I can’t believe how well that went, Joan muses. It’s been so long since a date with a guy went off without a hitch. They always turn out to be secretly married, or closet conservatives, or embroiled in an international security crisis and related to your roommate-slash-best friend-slash-partner. Not Marcus, though, and he has the oldest drawback in the book: he’s a colleague. Even if this doesn’t turn into anything more serious (though she’s starting to see how it might), she had a good time tonight, and she knows that he did, too.
As she pays and thanks the cab driver and heads up the steps to her new apartment, she hopes fervently that she set up the DVR correctly before leaving. It was kind of a rush job, since she and Marcus had been waiting half a week for a night when neither of them would be busy, and it wasn’t until the last minute that they agreed on Thursday. She had almost been late to dinner after having to run to the nearest tech store and pick up a necessary cable that, for some ungodly reason, hadn’t been included in the box the DVR came in.
Turning on the TV and opening its menu, she discovers with relief that the Mets game is fully recorded and waiting for her. She tosses some popcorn in the microwave, runs to her bedroom, kicks her shoes into the closet, grabs her Mets hat (more tradition than superstition, since the outcome of the game has already been determined), and returns to the kitchen just in time to keep the unwieldy microwave from burning the popcorn. She settles down in the living room’s lone armchair before the TV and presses play. In time this place will be full of furniture enough for company, and decorations of her own choosing, and appliances whose settings actually make sense and don’t threaten to go nuclear on every snack. But for right now, she’s gonna watch the Mets kick the Braves’ ass.
How serious is this? How serious do you want this to be? Marcus wonders while booking a suspect. Of course Joan’s fully capable of communicating her own boundaries and intentions, and if she’s not ready for commitment, or just not interested, or if she is...well, that’s a different question.
But do you know what you even want here? You’re not especially close friends, but you could be, and if this doesn’t play out the way it’s supposed to (whatever that means), you might lose that. There aren’t a whole lot of people (including you, a small voice says wryly) who both understand what this line of work does to you and don’t let it stop them from having a healthy life away from the job. You should have waited, gotten to know each other better as friends before dating. If it’s even that.
Well, you have the answer to at least one question: this is serious enough to distract you at work. And he started writing under “Narrative of Offense”.
You are twisting-, a voice says, slowly enough that if Sherlock keeps thinking as fast as (he thinks) only he can, that voice won’t have time to finish.

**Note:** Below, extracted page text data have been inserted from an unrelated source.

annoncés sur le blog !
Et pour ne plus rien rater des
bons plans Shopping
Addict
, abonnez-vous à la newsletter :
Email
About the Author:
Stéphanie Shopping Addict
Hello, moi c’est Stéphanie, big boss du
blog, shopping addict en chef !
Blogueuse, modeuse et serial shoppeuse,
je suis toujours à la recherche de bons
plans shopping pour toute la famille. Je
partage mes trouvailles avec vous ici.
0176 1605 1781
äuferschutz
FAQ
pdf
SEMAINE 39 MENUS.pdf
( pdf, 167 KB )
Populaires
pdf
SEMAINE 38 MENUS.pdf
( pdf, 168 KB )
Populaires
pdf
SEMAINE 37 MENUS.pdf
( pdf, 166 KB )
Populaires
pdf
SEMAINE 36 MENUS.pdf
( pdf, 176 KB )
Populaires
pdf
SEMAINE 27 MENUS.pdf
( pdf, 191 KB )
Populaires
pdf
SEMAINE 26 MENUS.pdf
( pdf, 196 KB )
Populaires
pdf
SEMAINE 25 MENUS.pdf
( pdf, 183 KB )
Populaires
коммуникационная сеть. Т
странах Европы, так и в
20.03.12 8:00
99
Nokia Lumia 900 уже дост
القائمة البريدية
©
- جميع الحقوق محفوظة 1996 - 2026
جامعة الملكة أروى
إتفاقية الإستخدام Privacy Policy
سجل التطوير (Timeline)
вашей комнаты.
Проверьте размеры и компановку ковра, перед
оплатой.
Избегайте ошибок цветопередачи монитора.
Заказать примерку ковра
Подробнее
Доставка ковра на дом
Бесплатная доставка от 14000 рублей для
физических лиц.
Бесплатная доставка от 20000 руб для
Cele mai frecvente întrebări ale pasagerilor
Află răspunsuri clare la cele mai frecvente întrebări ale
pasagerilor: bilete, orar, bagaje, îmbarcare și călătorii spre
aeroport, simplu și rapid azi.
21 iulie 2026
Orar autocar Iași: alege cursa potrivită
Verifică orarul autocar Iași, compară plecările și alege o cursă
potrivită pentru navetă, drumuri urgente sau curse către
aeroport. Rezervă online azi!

This is not jealousy. This is concern. For Joan (no) for Marcus (no) for the stability of this life, this delicate balance, imperiled by this new characterization of the relationship between two of its most prevalent personages.
Except that neither of them has ever shown themselves to be anything other than the most professional and mature individuals. Is this jealousy? Of Marcus (no) of Joan (no) of the both of them, enjoying each other’s company (without you), finding happiness without having to run from (...your facts, the voice continues)-
No, too abstract to warrant this degree of discomfort. Not jealousy, then, and not concern. Perhaps fear, that when they have each other they will no longer need you, and when they no longer need you-
He finally stops pacing, allowing the soft voice to catch up. ...to suit your theories, it finishes. To flatter yourself. None of this has anything to do with you. He sighs. And soon, neither will th-
He takes the steps two at a time to dig his jogging gear from the closet. It’s time to run.